### What is expected:
Both the line containing "Español (226, 1027)" and the last line of the listing are included: write out exactly the lines from one to the other.
Input records below:
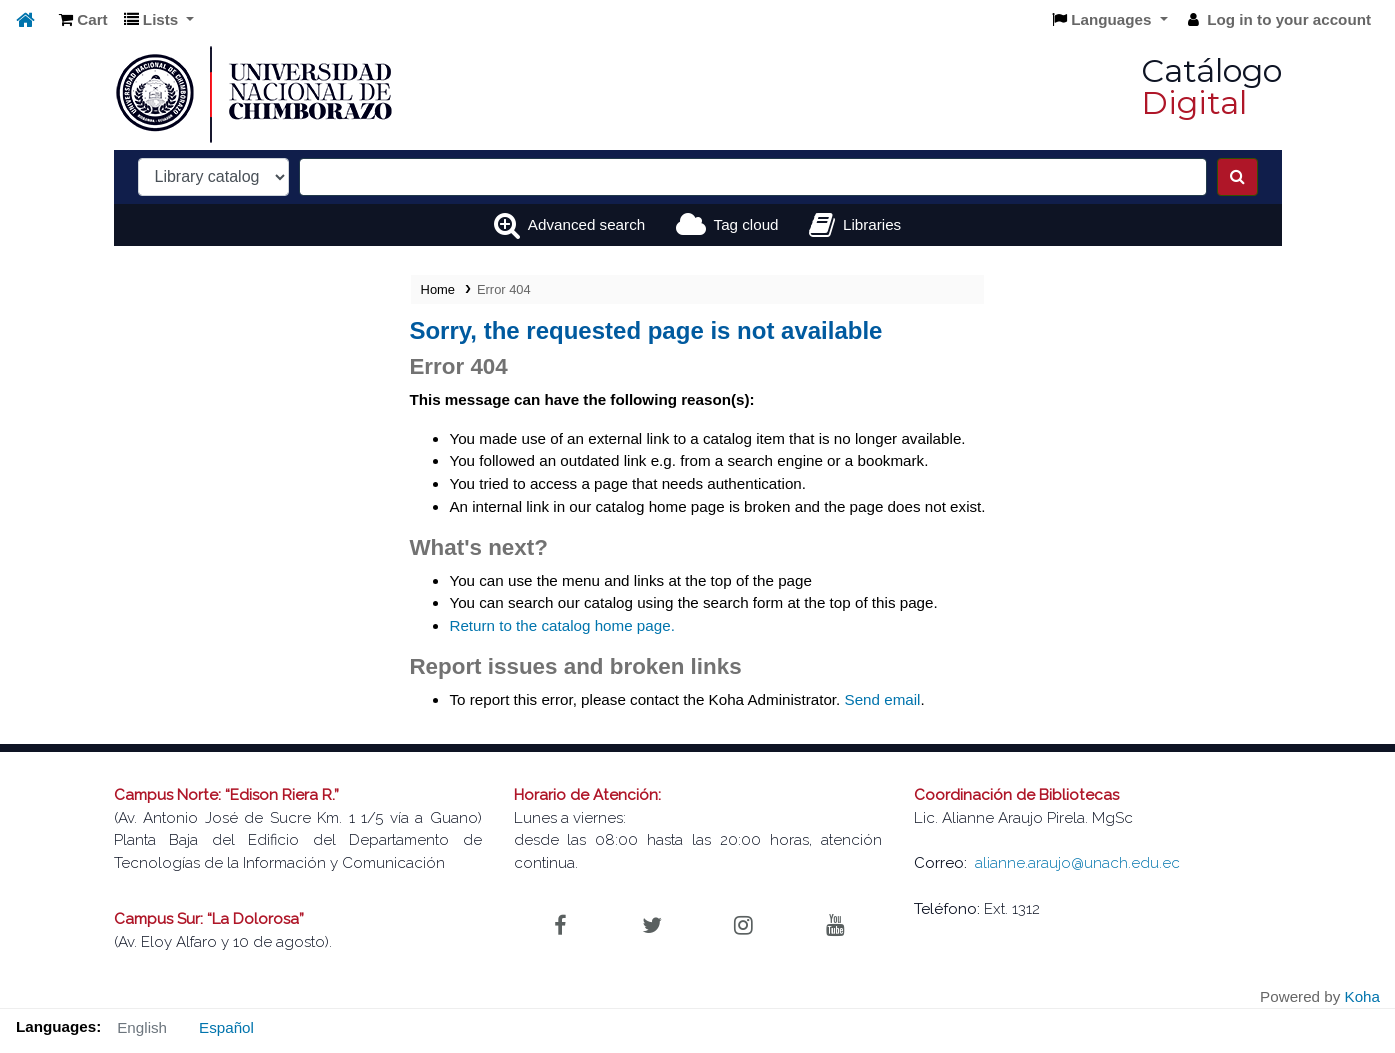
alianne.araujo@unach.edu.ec (1077, 863)
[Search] (1237, 177)
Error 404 (504, 289)
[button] (83, 20)
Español (226, 1027)
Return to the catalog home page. (561, 625)
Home (438, 289)
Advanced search (586, 224)
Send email (883, 699)
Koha (1362, 996)
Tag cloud (746, 224)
End of Input records.
### Task answer:
Español (226, 1027)
Return to the catalog home page. (561, 625)
Home (438, 289)
Advanced search (586, 224)
Send email (883, 699)
Koha (1362, 996)
Tag cloud (746, 224)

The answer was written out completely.